Whereupon Walter, taking another large piece of paper, and a spluttering quill pen, wrote on it, with a great deal of scratching—

Due from Evson to Mr Paton.

For missing lesson... 100 lines. For laying down books... 300 lines. For laughing... 200 lines. For writing 200 lines... A caning.

Detention, of course. Thank you for nothing.

And on the other side of the sheet he wrote in large letters—"No Go!" Which, being done, he passed the sheet along the form pour encourager les autres.

"Evson," said Mr Paton, quietly, "bring me that paper."

Walter took it up—looking rather alarmed this time—but with the side "No go!" uppermost.

"What is this, Evson?"

"Number ninety, sir," said Walter, amid the now unconcealed laughter of the rest, who knew very well that he had intended it for "No go."

Mr Paton looked curiously at Walter for a minute, and then said, "Evson, Evson, I could not have thought you so utterly foolish. Well, you know that each fresh act must have its fresh punishment. You must leave the room now, and besides all your other punishments I must also report you to the headmaster. You can best judge with what result."

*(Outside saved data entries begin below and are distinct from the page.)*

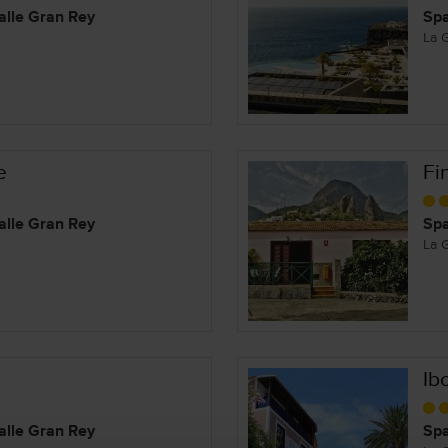
alle Gran Rey
Spa
La 
e
Fi
alle Gran Rey
Spa
La 
Ib
alle Gran Rey
Spa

This was a mistake of Mr Paton's—a mistake of judgment only—for which he cannot be blamed. But it was a disastrous mistake. Had he been at all a delicate judge or reader of the phenomena of character, he would have observed at once that at that moment there was a wild spirit of anger, a rankling sense of injustice and persecution in Walter's heart, which no amount of punishment could have cowed. Walter just then might without the least difficulty have been goaded into some act of violence which would have rendered expulsion from the school an unavoidable consequence. So easy is it to petrify the will, to make a boy bad in spite of himself, and to spoil, with no intentions but those of kindliness and justice, the promise of a fair young life. For when the will has once been suffered to grow rigid by obstinacy—a result which is very easy to avoid—no power on earth can bend it at the time. Had Mr Paton sent Walter out of the room before; had he at the end said, "Evson, you are not yourself to-day, and I forgive you," Walter would have been in a moment as docile and as humble as a child. But as it was, he left the room quite coolly, with a sneer on his lips, and banged the door; yet the next moment, when he found himself in the court alone, unsupported by the countenance of those who enjoyed his rebelliousness, he seated himself on a bench in the courtyard, hung his head on his breast, and burst into a flood of tears. If any friend could have seen him at that moment, or spoken one word in season, how much pain the poor boy might have been saved! Kenrick happened to cross the court; the moment Walter caught sight of him he sat with head erect and arms folded, but Kenrick was not to be deceived. He had caught one glimpse of Walter first; he saw his eyes wet with tears, and knew that he was in trouble. He hung on his foot doubtfully for one moment—but then his pride came in; he remembered the little pettish repulse in the playground the day before; the opportunity was lost, and he walked slowly on. And Walter's heart grew as hard within him as a stone.